Exercise aim: Every record listed below should be copied exactly.

[Extracted page text data]
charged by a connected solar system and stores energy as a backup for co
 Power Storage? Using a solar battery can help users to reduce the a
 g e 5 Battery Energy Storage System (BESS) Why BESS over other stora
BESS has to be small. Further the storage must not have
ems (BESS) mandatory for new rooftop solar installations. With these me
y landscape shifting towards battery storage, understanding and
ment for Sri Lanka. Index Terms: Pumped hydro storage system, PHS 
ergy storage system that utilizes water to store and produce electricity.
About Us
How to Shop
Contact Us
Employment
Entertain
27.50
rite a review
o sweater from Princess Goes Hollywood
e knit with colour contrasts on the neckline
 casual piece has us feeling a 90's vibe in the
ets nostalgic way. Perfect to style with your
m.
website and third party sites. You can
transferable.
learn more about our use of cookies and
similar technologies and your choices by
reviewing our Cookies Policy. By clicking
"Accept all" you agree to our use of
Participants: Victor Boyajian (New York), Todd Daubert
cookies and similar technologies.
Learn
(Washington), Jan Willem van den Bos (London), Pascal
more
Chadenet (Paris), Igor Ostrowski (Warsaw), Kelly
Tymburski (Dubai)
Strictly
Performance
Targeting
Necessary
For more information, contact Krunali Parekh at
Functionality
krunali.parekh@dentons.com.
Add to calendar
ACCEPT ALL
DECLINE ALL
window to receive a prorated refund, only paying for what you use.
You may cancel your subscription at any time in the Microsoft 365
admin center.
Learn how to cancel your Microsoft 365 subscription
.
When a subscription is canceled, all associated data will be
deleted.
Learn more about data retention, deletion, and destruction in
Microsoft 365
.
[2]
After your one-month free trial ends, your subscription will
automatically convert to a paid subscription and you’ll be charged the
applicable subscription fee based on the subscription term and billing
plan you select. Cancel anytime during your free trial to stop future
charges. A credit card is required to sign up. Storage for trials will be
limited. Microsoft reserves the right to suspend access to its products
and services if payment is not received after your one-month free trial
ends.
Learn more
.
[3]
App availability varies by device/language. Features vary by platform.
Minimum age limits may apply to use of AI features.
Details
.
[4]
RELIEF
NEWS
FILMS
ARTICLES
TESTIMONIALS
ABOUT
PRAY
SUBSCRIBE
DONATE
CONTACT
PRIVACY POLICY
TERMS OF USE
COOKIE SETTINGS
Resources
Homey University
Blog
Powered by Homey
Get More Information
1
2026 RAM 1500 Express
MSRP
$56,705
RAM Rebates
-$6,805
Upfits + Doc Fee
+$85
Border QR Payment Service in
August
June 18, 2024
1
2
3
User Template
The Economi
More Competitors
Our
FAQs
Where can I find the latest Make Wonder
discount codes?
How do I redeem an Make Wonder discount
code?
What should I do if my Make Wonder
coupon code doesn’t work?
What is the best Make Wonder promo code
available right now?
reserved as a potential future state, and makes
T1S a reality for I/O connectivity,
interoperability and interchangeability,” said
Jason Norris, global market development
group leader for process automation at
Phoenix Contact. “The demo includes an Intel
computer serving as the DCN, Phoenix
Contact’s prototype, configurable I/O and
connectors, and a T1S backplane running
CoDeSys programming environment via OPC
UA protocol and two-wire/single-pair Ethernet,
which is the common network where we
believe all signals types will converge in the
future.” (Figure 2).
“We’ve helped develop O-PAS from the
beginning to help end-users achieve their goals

Response to this exercise:
charged by a connected solar system and stores energy as a backup for co
 Power Storage? Using a solar battery can help users to reduce the a
 g e 5 Battery Energy Storage System (BESS) Why BESS over other stora
BESS has to be small. Further the storage must not have
ems (BESS) mandatory for new rooftop solar installations. With these me
y landscape shifting towards battery storage, understanding and
ment for Sri Lanka. Index Terms: Pumped hydro storage system, PHS 
ergy storage system that utilizes water to store and produce electricity.
About Us
How to Shop
Contact Us
Employment
Entertain
27.50
rite a review
o sweater from Princess Goes Hollywood
e knit with colour contrasts on the neckline
 casual piece has us feeling a 90's vibe in the
ets nostalgic way. Perfect to style with your
m.
website and third party sites. You can
transferable.
learn more about our use of cookies and
similar technologies and your choices by
reviewing our Cookies Policy. By clicking
"Accept all" you agree to our use of
Participants: Victor Boyajian (New York), Todd Daubert
cookies and similar technologies.
Learn
(Washington), Jan Willem van den Bos (London), Pascal
more
Chadenet (Paris), Igor Ostrowski (Warsaw), Kelly
Tymburski (Dubai)
Strictly
Performance
Targeting
Necessary
For more information, contact Krunali Parekh at
Functionality
krunali.parekh@dentons.com.
Add to calendar
ACCEPT ALL
DECLINE ALL
window to receive a prorated refund, only paying for what you use.
You may cancel your subscription at any time in the Microsoft 365
admin center.
Learn how to cancel your Microsoft 365 subscription
.
When a subscription is canceled, all associated data will be
deleted.
Learn more about data retention, deletion, and destruction in
Microsoft 365
.
[2]
After your one-month free trial ends, your subscription will
automatically convert to a paid subscription and you’ll be charged the
applicable subscription fee based on the subscription term and billing
plan you select. Cancel anytime during your free trial to stop future
charges. A credit card is required to sign up. Storage for trials will be
limited. Microsoft reserves the right to suspend access to its products
and services if payment is not received after your one-month free trial
ends.
Learn more
.
[3]
App availability varies by device/language. Features vary by platform.
Minimum age limits may apply to use of AI features.
Details
.
[4]
RELIEF
NEWS
FILMS
ARTICLES
TESTIMONIALS
ABOUT
PRAY
SUBSCRIBE
DONATE
CONTACT
PRIVACY POLICY
TERMS OF USE
COOKIE SETTINGS
Resources
Homey University
Blog
Powered by Homey
Get More Information
1
2026 RAM 1500 Express
MSRP
$56,705
RAM Rebates
-$6,805
Upfits + Doc Fee
+$85
Border QR Payment Service in
August
June 18, 2024
1
2
3
User Template
The Economi
More Competitors
Our
FAQs
Where can I find the latest Make Wonder
discount codes?
How do I redeem an Make Wonder discount
code?
What should I do if my Make Wonder
coupon code doesn’t work?
What is the best Make Wonder promo code
available right now?
reserved as a potential future state, and makes
T1S a reality for I/O connectivity,
interoperability and interchangeability,” said
Jason Norris, global market development
group leader for process automation at
Phoenix Contact. “The demo includes an Intel
computer serving as the DCN, Phoenix
Contact’s prototype, configurable I/O and
connectors, and a T1S backplane running
CoDeSys programming environment via OPC
UA protocol and two-wire/single-pair Ethernet,
which is the common network where we
believe all signals types will converge in the
future.” (Figure 2).
“We’ve helped develop O-PAS from the
beginning to help end-users achieve their goals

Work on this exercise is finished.